In my dataset there are two columns with company name and address. Unfortunately, a single company name is sometimes spelled slightly different on different occasions. Before further processing I would like to clean this up. My dataset contains about 10 million records and I would like something reasonably fast.
I came up with the following procedure (code below): first I select the compressed name and address of the first record as macro variables. Then I calculate a similarity measure against all other records (this is suprisingly fast with the buildin TD function ‘editdistance’). For the records with an acceptable similarity I keep the name.
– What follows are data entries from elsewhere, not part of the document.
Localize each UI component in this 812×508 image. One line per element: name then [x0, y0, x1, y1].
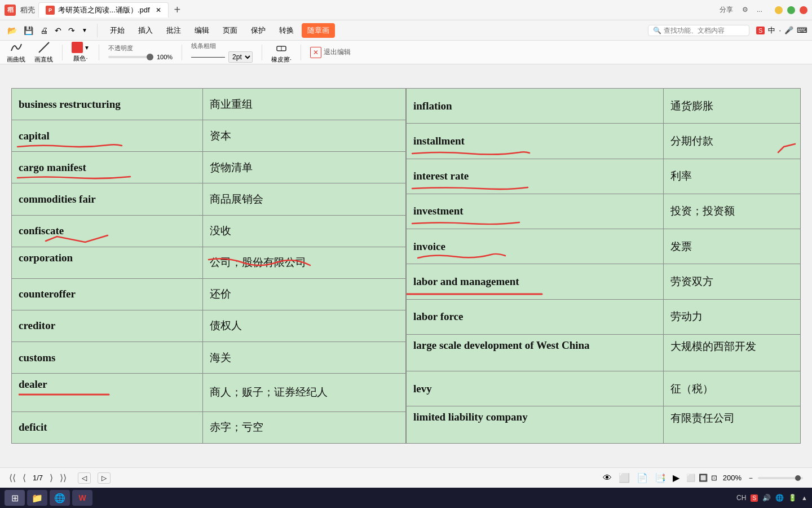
taskbar: ⊞ 📁 🌐 W CH S 🔊 🌐 🔋 ▲ — [0, 488, 812, 508]
sougou-btn4[interactable]: ⌨ — [797, 26, 807, 34]
vocab-container: business restructuring 商业重组 capital 资本 — [11, 88, 801, 444]
menu-start[interactable]: 开始 — [104, 23, 130, 38]
zh-definition: 商品展销会 — [202, 183, 405, 215]
sougou-btn2[interactable]: · — [779, 26, 781, 34]
menu-convert[interactable]: 转换 — [273, 23, 299, 38]
draw-mode-btn[interactable]: 随章画 — [302, 23, 335, 38]
view-mode-btn2[interactable]: ⬜ — [619, 472, 630, 483]
zoom-fit-btn[interactable]: 🔲 — [699, 474, 708, 482]
annotation-underline — [407, 292, 553, 296]
zoom-out-btn[interactable]: － — [747, 473, 754, 483]
undo-btn[interactable]: ↶ — [52, 25, 64, 36]
curve-draw-tool[interactable]: 画曲线 — [7, 41, 25, 64]
table-row: corporation 公司；股份有限公司 — [12, 247, 406, 278]
opacity-track[interactable] — [108, 56, 153, 58]
opacity-thumb[interactable] — [147, 54, 153, 60]
zh-definition: 有限责任公司 — [663, 406, 800, 444]
new-tab-btn[interactable]: + — [174, 3, 181, 16]
minimize-btn[interactable] — [775, 6, 783, 14]
zh-definition: 劳资双方 — [663, 264, 800, 299]
en-term: business restructuring — [12, 89, 203, 120]
menu-insert[interactable]: 插入 — [133, 23, 158, 38]
search-box[interactable]: 🔍 — [648, 25, 749, 36]
taskbar-sound-icon: 🔊 — [762, 494, 771, 502]
next-page-btn[interactable]: ⟩ — [50, 472, 53, 483]
pdf-tab[interactable]: P 考研英语之阅读...诵版）.pdf ✕ — [38, 2, 169, 17]
annotation-underline — [19, 393, 120, 396]
first-page-btn[interactable]: ⟨⟨ — [9, 472, 16, 483]
straight-draw-tool[interactable]: 画直线 — [34, 41, 53, 64]
more-btn[interactable]: ... — [753, 5, 766, 15]
taskbar-start[interactable]: ⊞ — [5, 490, 25, 506]
zh-definition: 征（税） — [663, 371, 800, 406]
search-input[interactable] — [664, 27, 743, 34]
menu-edit[interactable]: 编辑 — [189, 23, 215, 38]
color-tool[interactable]: ▼ 颜色· — [72, 42, 90, 63]
en-term: cargo manifest — [12, 152, 203, 183]
zoom-slider[interactable] — [758, 477, 803, 479]
opacity-label: 不透明度 — [108, 44, 133, 52]
annotation-line — [407, 186, 531, 190]
top-right-actions: 分享 ⚙ ... — [716, 5, 766, 15]
browser-icon: 🌐 — [54, 493, 65, 503]
draw-toolbar: 画曲线 画直线 ▼ 颜色· 不透明度 100% 线条粗细 — [0, 41, 812, 64]
annotation-checkmark — [12, 234, 119, 243]
more-tools-btn[interactable]: ▼ — [79, 26, 90, 34]
last-page-btn[interactable]: ⟩⟩ — [60, 472, 67, 483]
zoom-actual-btn[interactable]: ⊡ — [711, 474, 717, 482]
tab-close[interactable]: ✕ — [156, 6, 161, 14]
table-row: confiscate 没收 — [12, 215, 406, 247]
toolbar-sep1 — [62, 45, 63, 60]
next-page-nav[interactable]: ▷ — [98, 472, 111, 484]
taskbar-time: ▲ — [801, 494, 807, 501]
zoom-thumb[interactable] — [795, 475, 801, 481]
zh-definition: 大规模的西部开发 — [663, 334, 800, 371]
maximize-btn[interactable] — [787, 6, 795, 14]
prev-page-nav[interactable]: ◁ — [78, 472, 91, 484]
table-row: creditor 债权人 — [12, 310, 406, 341]
share-btn[interactable]: 分享 — [716, 5, 736, 15]
zoom-screen-btn[interactable]: ⬜ — [686, 474, 695, 482]
view-mode-btn1[interactable]: 👁 — [603, 473, 612, 483]
annotation-line — [407, 221, 525, 225]
svg-line-0 — [39, 42, 49, 52]
toolbar-sep4 — [262, 45, 262, 60]
sougou-btn1[interactable]: 中 — [768, 25, 775, 36]
open-file-btn[interactable]: 📂 — [5, 25, 20, 36]
thickness-select[interactable]: 2pt 1pt 3pt 4pt — [228, 51, 253, 63]
current-page: 1 — [33, 474, 37, 482]
opacity-control: 不透明度 100% — [108, 44, 173, 60]
table-row: customs 海关 — [12, 342, 406, 374]
sougou-btn3[interactable]: 🎤 — [784, 26, 793, 34]
settings-btn[interactable]: ⚙ — [739, 5, 752, 15]
taskbar-files[interactable]: 📁 — [27, 490, 47, 506]
en-term: inflation — [407, 89, 664, 124]
redo-btn[interactable]: ↷ — [65, 25, 78, 36]
view-mode-btn4[interactable]: 📑 — [655, 472, 666, 483]
play-btn[interactable]: ▶ — [673, 472, 679, 483]
exit-label: 退出编辑 — [324, 47, 351, 57]
exit-edit-btn[interactable]: ✕ 退出编辑 — [310, 47, 351, 58]
print-btn[interactable]: 🖨 — [37, 25, 51, 36]
eraser-tool[interactable]: 橡皮擦· — [271, 41, 292, 64]
prev-page-btn[interactable]: ⟨ — [23, 472, 26, 483]
color-label: 颜色· — [73, 54, 87, 63]
color-dropdown-arrow[interactable]: ▼ — [84, 45, 90, 51]
taskbar-wps[interactable]: W — [72, 490, 92, 506]
close-btn[interactable] — [800, 6, 807, 14]
folder-icon: 📁 — [32, 493, 43, 503]
exit-icon: ✕ — [310, 47, 321, 58]
table-row: business restructuring 商业重组 — [12, 89, 406, 120]
taskbar-browser[interactable]: 🌐 — [50, 490, 70, 506]
en-term: customs — [12, 342, 203, 374]
table-row: counteroffer 还价 — [12, 278, 406, 310]
annotation-checkmark — [775, 141, 798, 158]
view-mode-btn3[interactable]: 📄 — [637, 472, 648, 483]
menu-annotate[interactable]: 批注 — [161, 23, 187, 38]
table-row: commodities fair 商品展销会 — [12, 183, 406, 215]
annotation-checkmark — [407, 251, 508, 260]
save-btn[interactable]: 💾 — [21, 25, 36, 36]
menu-protect[interactable]: 保护 — [245, 23, 271, 38]
tab-label: 考研英语之阅读...诵版）.pdf — [58, 5, 150, 15]
menu-page[interactable]: 页面 — [217, 23, 243, 38]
Then I go on to the next record in line. I repeat this step in a do while loop until every record is processed. This works but requires many many loopups (many company names occur only once or a few times) and takes a long time (>15 hours). I was hoping for something faster. Any help would be greatly appreciated.
Thanks in advance and best regards,
proc sql ; create table work.temp(dbcreate_table_opts = "no primary index") as select trim(Name) as Name, compress(Name,,'kad') as cName, compress(Address,,'kad') as cAddress, ("") format=$70. length=70 as Name_ from work.source where length(compress(Name,,'kad')) >= 4 and length(compress(Address,,'kad')) >= 6; quit; proc sql noprint; select Name, cName, cAddress into :name, :cname, :caddress from work.temp where Name_ is missing; quit; %macro clean_names; %do %while(%length(&cname)>3); proc sql; connect to teradata (server=server authdomain=TeradataAuth tpt=yes mode=teradata connection=global); execute( update work.temp set Name_ = %bquote('&name') where Name_ is null and editdistance(trim(cName), %bquote('&cname'), 1,1,2,2) <= 4 and editdistance(trim(cAddress), %bquote('&caddress'), 1,1,2,2) <= 4 ; ) by teradata; disconnect from teradata; quit; %let cname=fin; proc sql noprint; select Name, cName, cAddress into :name, :cname, :caddress from work.temp where Name_ is missing; quit; %end; %mend clean_names; %clean_names;
If you want to keep it fast, start by calculating the SOUNDEX of the names, which will be very fast, then compute the EDITDISTANCE between the companies which share the SOUNDEX. It will be less job to do.
Maybe with Aster function STRINGSIMILARITY we could do otherwise but I can't test it for now.